The manufacturing work week historically has been one of the most reliable indicators of strength or weakness in the labor market, so much so that average weekly hours of production workers in manufacturing is designated as one of the nation’s 12 major leading economic indicators by the National Bureau of Economic Research.
The pick-up in manufacturing hours in Ohio might bode well for future employment in a state that has already seen unemployment drop at a faster rate than the nation as a whole.
At 7 percent in September, the unemployment rate in Ohio was nearly a full percentage point lower than the U.S. unemployment rate of 7.9 percent last month, as the BLS reported Friday. And the 88,000 jobs added through September ranked the Buckeye State No. 4 in the country for job growth.
And it’s not just manufacturers who are driving the gains.
“Our area of predominant placement is for managerial professionals,” said Kimmel Arn, managing director of Dayton-based Arn Associates Inc., an executive recruiting firm. “My business is up dramatically. I’m looking at my board, and I’ve got more orders now than I’ve had all year.
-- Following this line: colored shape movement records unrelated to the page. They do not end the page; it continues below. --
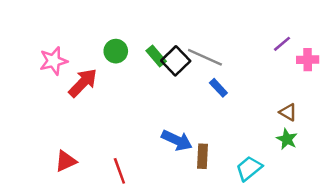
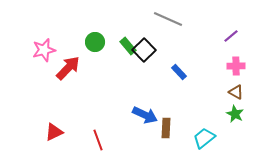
gray line: (205, 57) -> (168, 19), moved
pink cross: (308, 60) -> (236, 66), moved

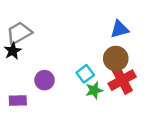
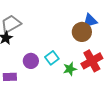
brown circle: (116, 59) -> (82, 32), moved
cyan square: (85, 74) -> (52, 58), moved

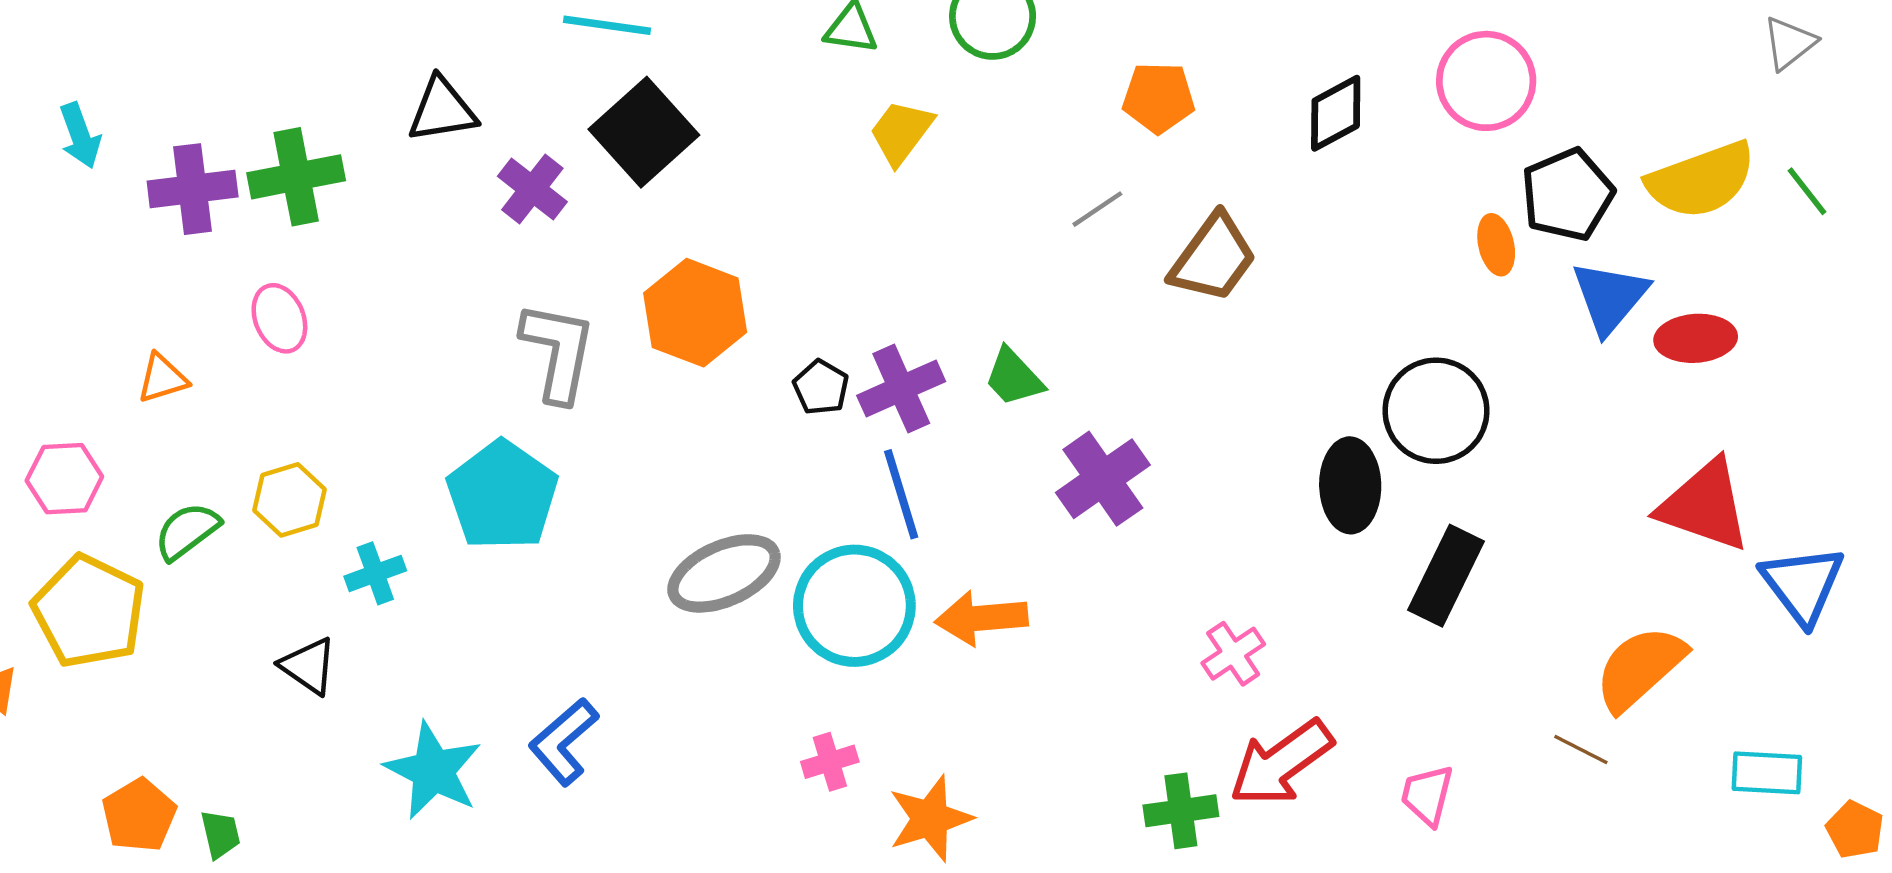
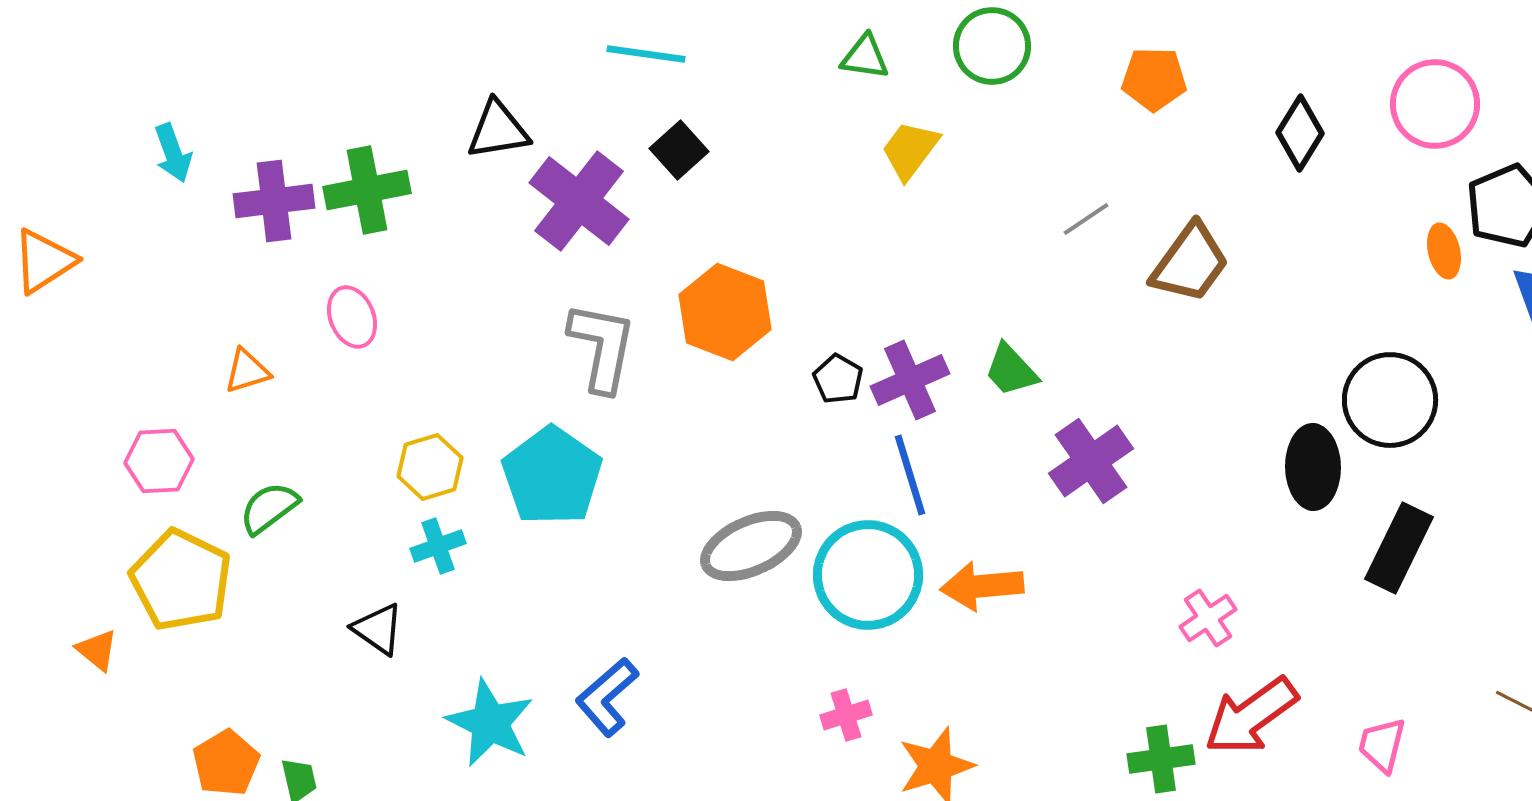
orange pentagon: (1159, 98) -> (1154, 79), moved
black diamond: (1336, 113) -> (1300, 133), turned -30
black square: (644, 132) -> (679, 150), size x0.6
purple cross: (532, 189) -> (579, 201), size x1.6
yellow hexagon: (289, 500) -> (430, 467), moved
But the decision time from presenting (an applicant) to hire is also dramatically slow.”
That’s another indication that employers in industries as varied as professional and business services to hospital administration are still squeezing as much out of existing workers as possible before they boost hiring significantly, said Tom Maher, president of the placement firm Manpower of Dayton, Inc., which conducts a quarterly survey of local employers hiring intentions.
“Most of our customers are definitely in a holding pattern,” Maher said. “If the demand isn’t there, it doesn’t matter what’s going on, they’re not going to hire anybody.”
Productivity, which measures hourly output per worker, increased at a 1.9 percent annual rate in the third quarter this year, the BLS reported, indicating most employers are using existing staff to keep up with demand and showing one reason why overall job growth continues to move at a slow-to-moderate pace.
On Friday, the BLS reported that U.S. employers added 171,000 people to their payrolls last month, and 84,000 more jobs were created in August and September than previously estimated. But that’s still well below the more than 200,000 jobs a month that most economists agree is needed to drive down unemployment significantly.
Still, the outlook continues to improve, based on Manpower’s latest employment outlook.
From October through December, 18 percent of local companies surveyed by Manpower said they planned to hire more workers, up 5 percent from the same period a year ago, the survey showed.
At the same time, 6 percent of local employers plan to reduce staff — down from 9 percent a year ago — and 72 percent of employers expect to maintain their current staffing levels, while 4 percent are not certain of their hiring plans.
“As we look at the final months of the year, employment prospects are trending slightly stronger,” Maher said. “Hiring plans are more optimistic compared to one year ago.”